On 6 and 7 January 2012, Ventôse intercepted two sailboats, Jo Ann Moore and Sangria, 600 nmi off Guadeloupe. Jo Ann Moore was stopped first and searched, with its four crew apprehended. Leaving a small party aboard the sailboat, the frigate made off to the southwest to catch up with the second sailboat, Sangria. The three crew members on board Sangria were arrested and 45 bundles comprising 1.2 t of cocaine were seized. On 30 November 2012, Ventôse was alerted to the presence of a smuggler's go-fast boat by an American patrol aircraft. The smugglers were forcibly stopped and three crew were arrested along with the seizure of 838 kg of cocaine.

In June 2015, the frigate stopped a go-fast boat and seized 20 kg of marijuana. On 3–4 June, Ventôse moved to intercept the Anguillan-flagged coastal trading vessel Lady Margaret, suspected of smuggling. Lady Margaret was stopped without incident and the boarding party from Ventôse uncovered 524 kg of marijuana, which was destroyed. In September 2017, Ventôse, with sister ship , was deployed to Saint Martin after the island was hit by Hurricane Irma.
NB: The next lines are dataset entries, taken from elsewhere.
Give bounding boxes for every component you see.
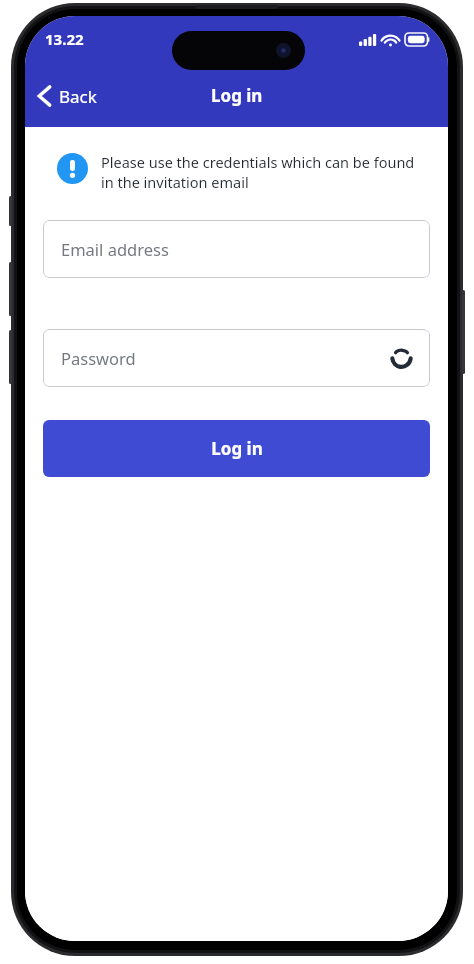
staticText: 13.22 bbox=[45, 29, 84, 49]
button[interactable]: Email address bbox=[43, 220, 430, 278]
button[interactable]: Log in bbox=[43, 420, 430, 477]
button[interactable]: Back bbox=[25, 72, 107, 120]
button[interactable]: Show password bbox=[386, 343, 416, 373]
staticText: Email address bbox=[61, 238, 169, 260]
staticText: Please use the credentials which can be … bbox=[101, 152, 426, 193]
staticText: Password bbox=[61, 347, 136, 369]
staticText: Back bbox=[59, 85, 97, 108]
staticText: Log in bbox=[211, 84, 263, 107]
button[interactable]: Password bbox=[43, 329, 430, 387]
staticText: Log in bbox=[211, 437, 263, 460]
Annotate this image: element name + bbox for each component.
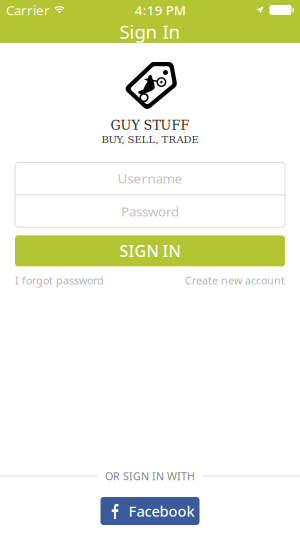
staticText: Facebook (128, 501, 194, 521)
staticText: BUY, SELL, TRADE (102, 134, 198, 145)
button[interactable]: Create new account (185, 273, 285, 288)
staticText: Sign In (120, 19, 180, 44)
button[interactable]: SIGN IN (15, 235, 285, 266)
staticText: Create new account (185, 273, 285, 288)
staticText: OR SIGN IN WITH (105, 469, 195, 483)
staticText: SIGN IN (120, 240, 180, 262)
staticText: GUY STUFF (110, 118, 190, 133)
button[interactable]: I forgot password (15, 273, 104, 288)
staticText: Carrier (6, 1, 50, 19)
staticText: I forgot password (15, 273, 104, 288)
staticText: 4:19 PM (135, 1, 186, 19)
staticText: Username (118, 170, 182, 187)
staticText: Password (121, 202, 179, 220)
button[interactable]: Facebook (100, 497, 200, 525)
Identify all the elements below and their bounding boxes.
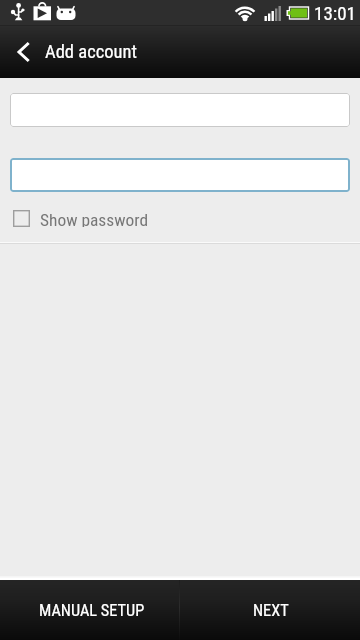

From October to November 2018, Ventôse trained with the Guyana Defence Force, then stopping at Belém, Brazil before spending the rest of the time off West Africa as part of Operation Corymbe, the permanent French mission to the Gulf of Guinea. On 26–27 May 2019 Ventôse intercepted a suspected smuggling go-fast boat off Dominica. Two smugglers were arrested and 416 kg of cocaine was seized. In January 2023 the frigate intercepted a fishing vessel in the Caribbean and seized 320 kg of illegally trafficked cannabis. In September 2023, Ventôse deployed to the Gulf of Guinea and was involved in an operation which seized 2.4 t of cocaine from smugglers.